Triduum (TRID-oo-um) a Latin term meaning “three days.”

So much of what we know and understand about Easter is shaped by the events of Holy Week. Did you know that we begin worship on Maundy Thursday and that worship continues until the announcement of Jesus’ resurrection at the Vigil of Easter? In the early church, what now takes three days was originally one very long service. On a typical Maundy Thursday we gather for an evening steeped in ritual. During the service, we would have foot-washing which reminds us of the time that Jesus washed his disciple’s feet. We would celebrate Holy Communion. We would conclude the night with the altar being stripped bare. We will be experiencing these days in different ways this year that is both faithful to history but also unique to our current time. This service continues the next day on Good Friday.

Some struggle with the events of Good Friday and as a church we haven’t always been clear about this day either. Laurence Hull Stookey writes this in his book, Calendar: Christ’s Time for the Church: “Emphasis has been on the seemingly senseless human suffering of Jesus rather that on the purposeful humiliation of God through which redemption comes. In other words, we have failed once again to read the sacred story backward.  Friday has been observed as if Sunday had never come.” The events of Good Friday take place for the “salvation of an otherwise doomed creation.

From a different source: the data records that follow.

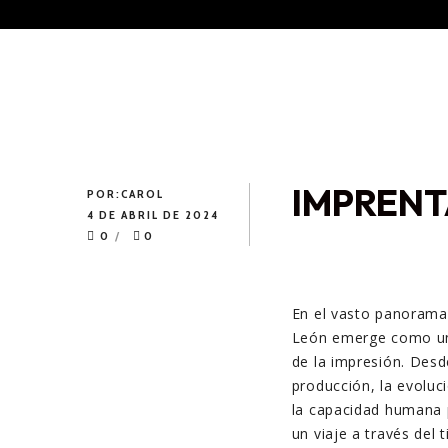
IMPRENT
POR:
CAROL
4 DE ABRIL DE 2024
0
0
En el vasto panorama 
León emerge como un 
de la impresión. Des
producción, la evoluc
la capacidad humana 
un viaje a través del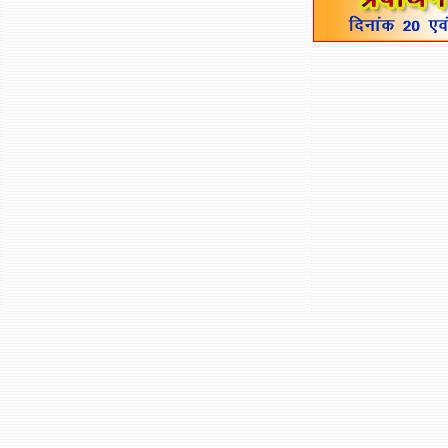
षष्ठम् विध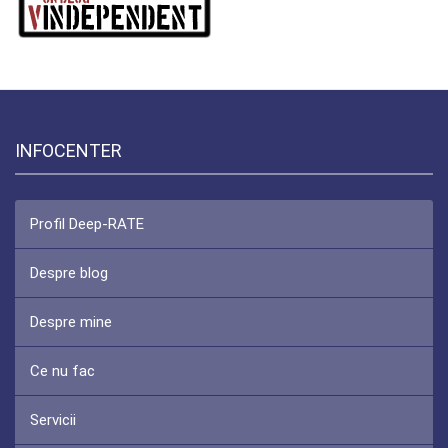
INFOCENTER
Profil Deep-RATE
Despre blog
Despre mine
Ce nu fac
Servicii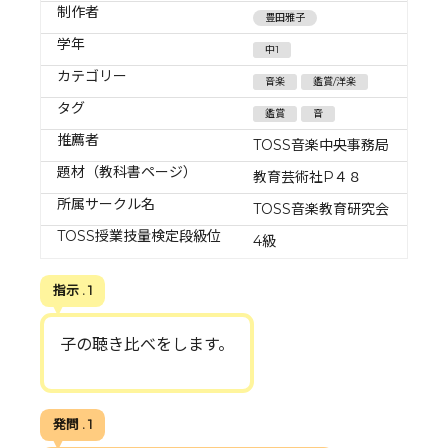
制作者
豊田雅子
学年
中1
カテゴリー
音楽
鑑賞/洋楽
タグ
鑑賞
音
推薦者
TOSS音楽中央事務局
題材（教科書ページ）
教育芸術社P４８
所属サークル名
TOSS音楽教育研究会
TOSS授業技量検定段級位
4級
指示 . 1
子の聴き比べをします。
発問 . 1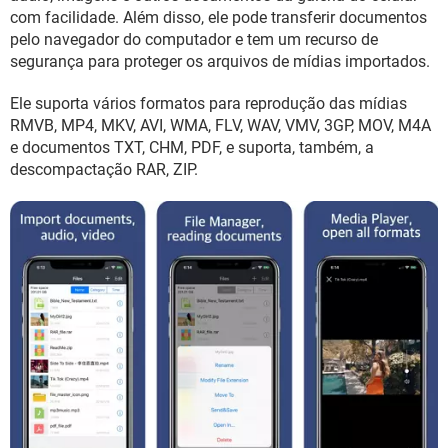
GUIA DE COMPRAS
com facilidade. Além disso, ele pode transferir documentos
pelo navegador do computador e tem um recurso de
segurança para proteger os arquivos de mídias importados.
Ele suporta vários formatos para reprodução das mídias
RMVB, MP4, MKV, AVI, WMA, FLV, WAV, VMV, 3GP, MOV, M4A
e documentos TXT, CHM, PDF, e suporta, também, a
descompactação RAR, ZIP.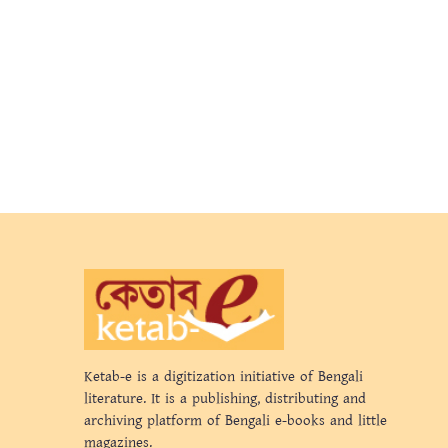
Ketab-e is a digitization initiative of Bengali
literature. It is a publishing, distributing and
archiving platform of Bengali e-books and little
magazines.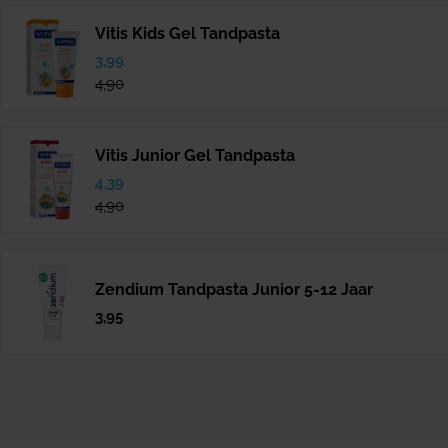
Vitis Kids Gel Tandpasta
Verkoopprijs
3,99
Normale
prijs
4,90
Vitis Junior Gel Tandpasta
Verkoopprijs
4,39
Normale
prijs
4,90
Zendium Tandpasta Junior 5-12 Jaar
Normale
3,95
prijs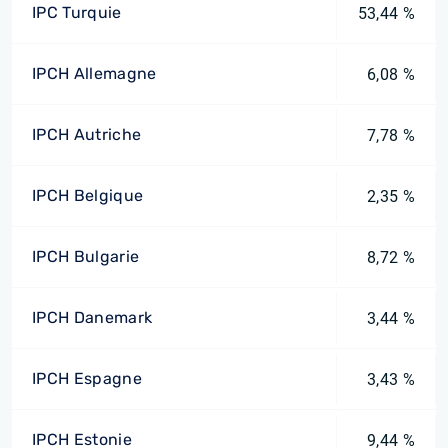
IPC Turquie
53,44 %
IPCH Allemagne
6,08 %
IPCH Autriche
7,78 %
IPCH Belgique
2,35 %
IPCH Bulgarie
8,72 %
IPCH Danemark
3,44 %
IPCH Espagne
3,43 %
IPCH Estonie
9,44 %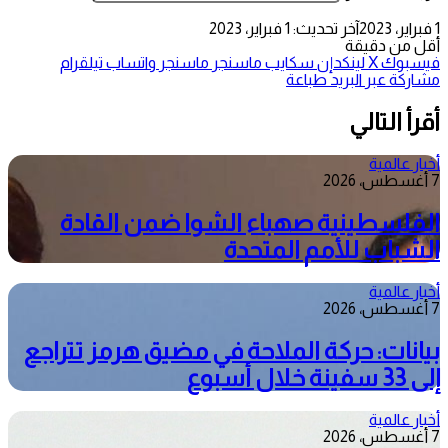
1 فبراير، 2023
آخر تحديث: 1 فبراير، 2023
أقل من دقيقة
فيسبوك
‫X
لينكدإن
سكايب
ماسنجر
ماسنجر
واتساب
تيلقرام
مشاركة عبر البريد
طباعة
أقرأ التالي
أخبار عالمية
7 أغسطس، 2026
الفلسطينية صهباء الشوا ضمن القادة
الشباب للأمم المتحدة
أخبار عالمية
7 أغسطس، 2026
بيانات: حركة الملاحة في مضيق هرمز تتراجع
إلى 33 سفينة خلال أسبوع
أخبار عالمية
7 أغسطس، 2026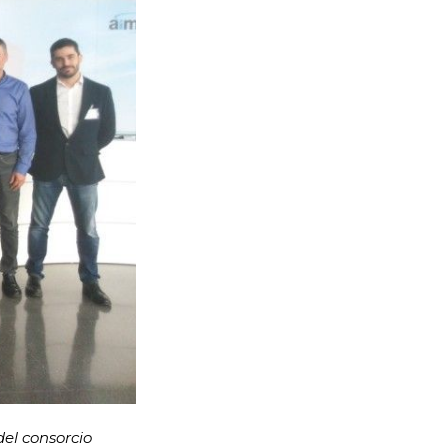
del consorcio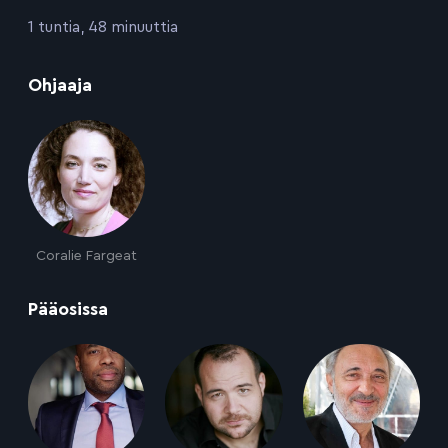
:
1 tuntia, 48 minuuttia
:
Ohjaaja
Coralie Fargeat
:
Pääosissa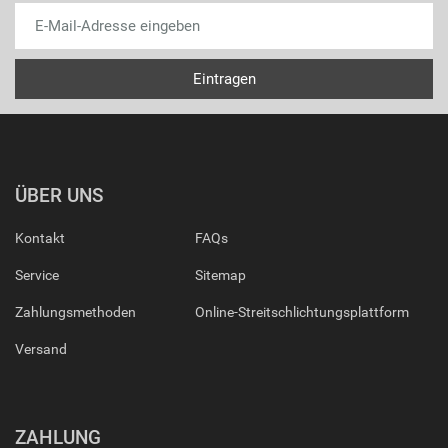
ÜBER UNS
Kontakt
FAQs
Service
Sitemap
Zahlungsmethoden
Online-Streitschlichtungsplattform
Versand
ZAHLUNG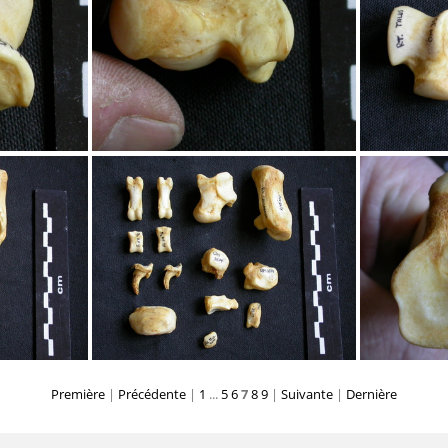
térale
Scapula : vue latérale
Sca
Talus
T
Première
|
Précédente
|
1
...
5
6
7
8
9
|
Suivante
|
Dernière
nges
Tarse et phalanges
Tibi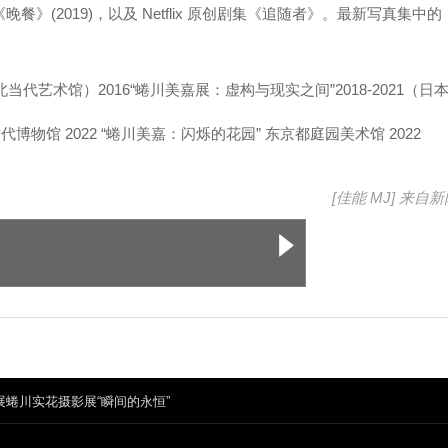
《晚餐》(2019)，以及 Netflix 原创剧集《追随者》。最新写真集中的
代艺术馆）2016“蜷川美嘉展：虚构与现实之间”2018-2021（日
” 北京时代博物馆 2022 “蜷川美嘉：闪烁的花园” 东京都庭园美术馆 2022
[佳能 MJ] 来自
新
别展蜷川实花摄影展“瞬间的永恒”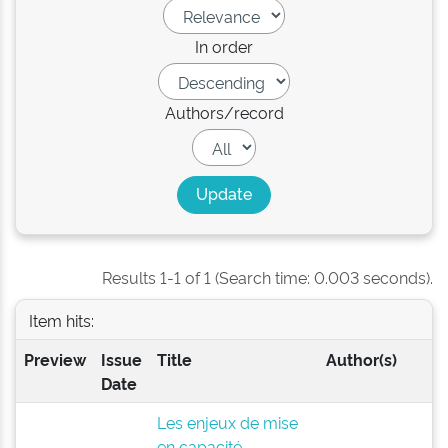
In order
Authors/record
Results 1-1 of 1 (Search time: 0.003 seconds).
Item hits:
Preview
Issue
Title
Author(s)
Date
Les enjeux de mise
en capacité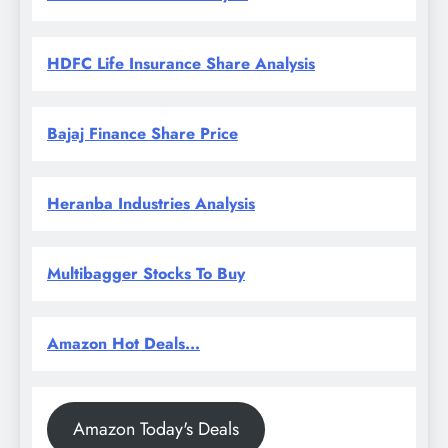
HDFC Life Insurance Share Analysis
Bajaj Finance Share Price
Heranba Industries Analysis
Multibagger Stocks To Buy
Amazon Hot Deals...
Amazon Today's Deals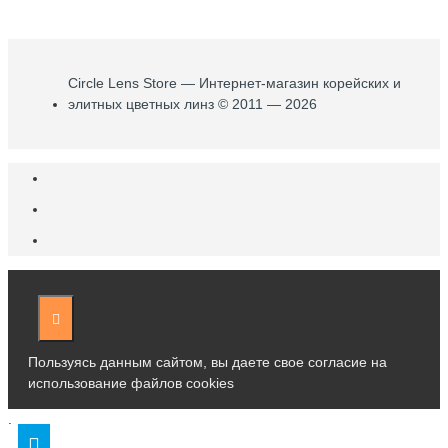
Circle Lens Store — Интернет-магазин корейских и
элитных цветных линз © 2011 — 2026
Пользуясь данным сайтом, вы даете свое согласие на
использование файлов cookies
.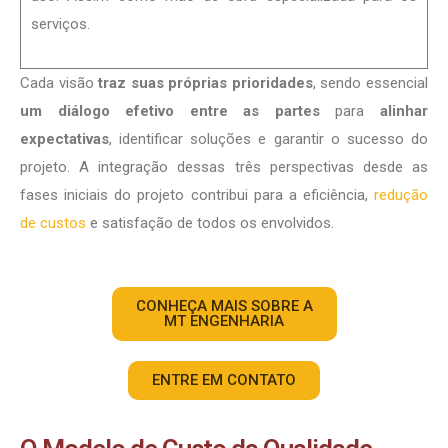
serviços.
Cada visão
traz suas próprias prioridades
, sendo essencial
um diálogo efetivo entre as partes
para
alinhar
expectativas
, identificar soluções e garantir o sucesso do
projeto. A integração dessas três perspectivas desde as
fases iniciais do projeto contribui para a eficiência,
redução
de custos
e satisfação de todos os envolvidos.
CONHEÇA MAIS SOBRE A
MT ENGENHARIA
ENTRE EM CONTATO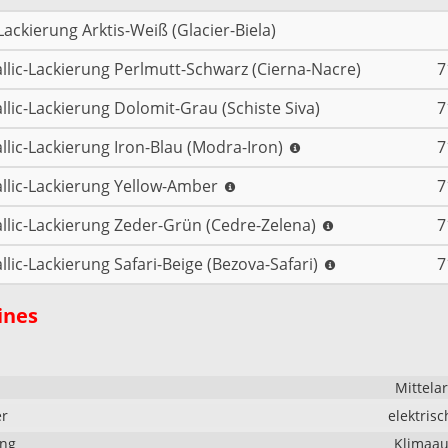
Lackierung Arktis-Weiß (Glacier-Biela)
llic-Lackierung Perlmutt-Schwarz (Cierna-Nacre)
7
llic-Lackierung Dolomit-Grau (Schiste Siva)
7
llic-Lackierung Iron-Blau (Modra-Iron)
7
llic-Lackierung Yellow-Amber
7
llic-Lackierung Zeder-Grün (Cedre-Zelena)
7
llic-Lackierung Safari-Beige (Bezova-Safari)
7
ines
Mittela
er
elektrisc
ung
Klimaau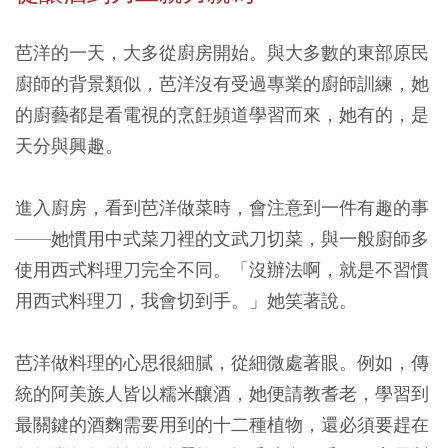
芭洋的一天，大多從廚房開始。與大多數的東部原民
廚師的背景類似，芭洋沒有受過專業的廚師訓練，她
的廚藝都是看電視的烹飪頻道學習而來，她有的，是
天分與興趣。
進入廚房，看到芭洋做菜時，會注意到一件有趣的事
——她慣用中式菜刀裡的文武刀切菜，與一般廚師多
使用西式料理刀完全不同。「沒辦法啊，就是不習慣
用西式料理刀，我會切到手。」她笑著說。
芭洋做料理的心思很細膩，從細微處著眼。例如，傳
統的阿美族人皆以糯米釀酒，她便請教耆老，學習到
最關鍵的酒麴需要用到的十二種植物，還必須要趕在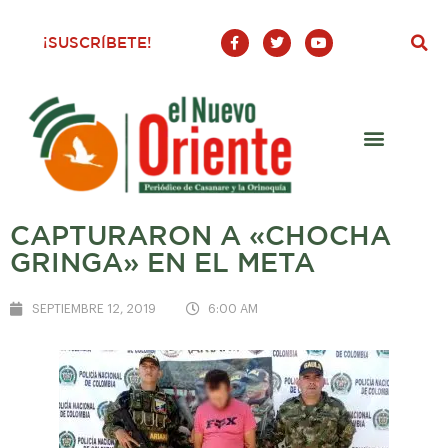
F
T
Y
¡SUSCRÍBETE!
a
w
o
c
i
u
e
t
t
b
t
u
o
e
b
o
r
e
k
-
f
CAPTURARON A «CHOCHA
GRINGA» EN EL META
SEPTIEMBRE 12, 2019
6:00 AM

At Bethesda, we don’t have a Vigil of Easter but this year we will be sharing a Youtube link of a Vigil that has has been recorded from around the United States. It will be an opportunity for many of you to experience a vigil for the first time. In the early church and in some churches today, the Vigil includes the Sacrament of Holy Baptism. In some communities, this is the only time throughout the year that baptism occurs.

Our three days will be different this year. As everything seems different this year. Easter will come and we might feel like those first witnesses who found an empty tomb and weren’t quite sure what to do next. I still believe that our full Easter celebration will come when we can worship together again. In the meantime, we can enter into these days confident that God is with us and God is leading us.